There have been significant improvements made to an underground system of pump stations in Detroit that’s meant to keep water off the roads, the Michigan Department of Transportation said.
The department has spent $13 million over the last two years to improve the metro area’s 140 pump stations, The Detroit News reported. The pumps move water from freeways to drainage systems or other bodies of water that are on lower ground.
The city faced flooding and freeway closures in August 2014 when 4.5 inches of rain fell during a four-hour span.
The upgrades have given workers more responsive technology that can monitor pumps remotely and have launched a system that helps keep pumps running during severe weather, said Mia Silver, a region engineer for the transportation department.
About a third of the city’s pumps have the remote monitoring software, though all pumps should have access to it by the end of the year, Silver said.

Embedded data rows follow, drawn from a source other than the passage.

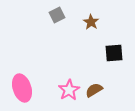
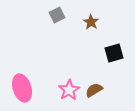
black square: rotated 12 degrees counterclockwise
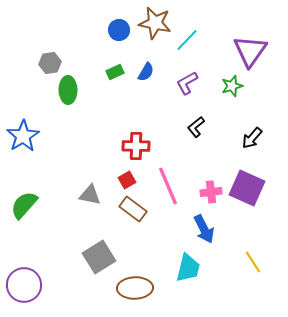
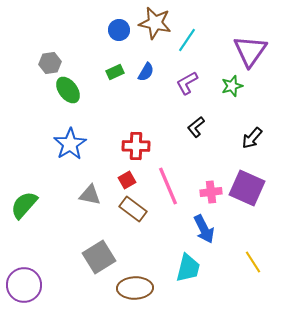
cyan line: rotated 10 degrees counterclockwise
green ellipse: rotated 36 degrees counterclockwise
blue star: moved 47 px right, 8 px down
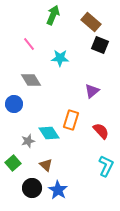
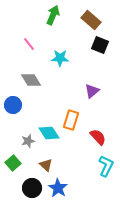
brown rectangle: moved 2 px up
blue circle: moved 1 px left, 1 px down
red semicircle: moved 3 px left, 6 px down
blue star: moved 2 px up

The software allows department employees to monitor water levels at pumps remotely, so they’re aware of potential issues before streets are flooded, said John Ladensack, a department supervisor.

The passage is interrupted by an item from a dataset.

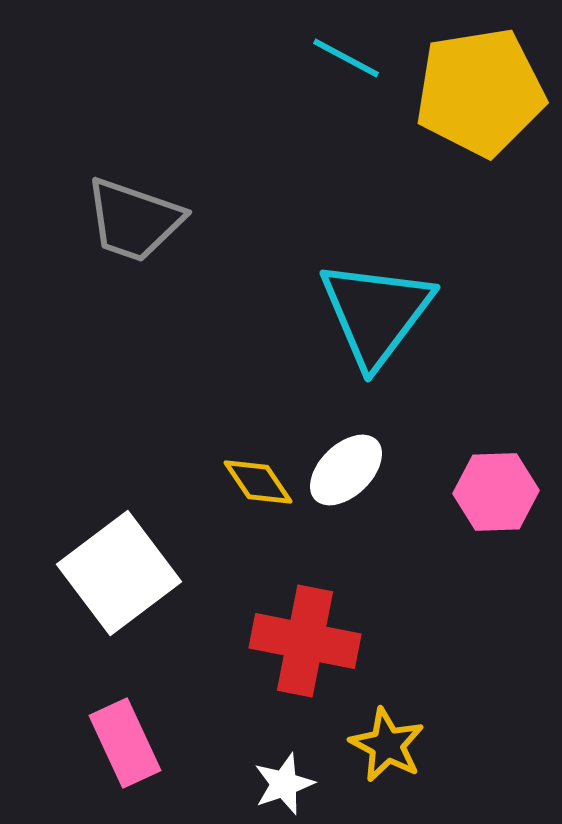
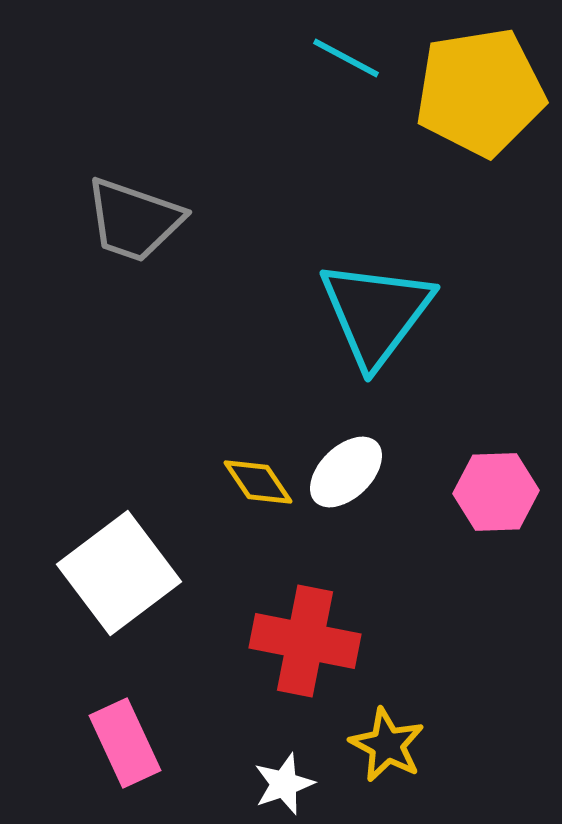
white ellipse: moved 2 px down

“The response time is a lot quicker, to catch a problem before it actually floods,” he said.
The department has also added backup generators and is retrofitting stations to address the issue of electrical failure, which is the most common problem at pump stations, Silver said.
The changes have improved conditions but haven’t completely eliminated the flooding risk, Silver said.
“But I do (think recent investments are) moving us in the right direction,” she said. We’re really glad to have funding to be able to get to it.”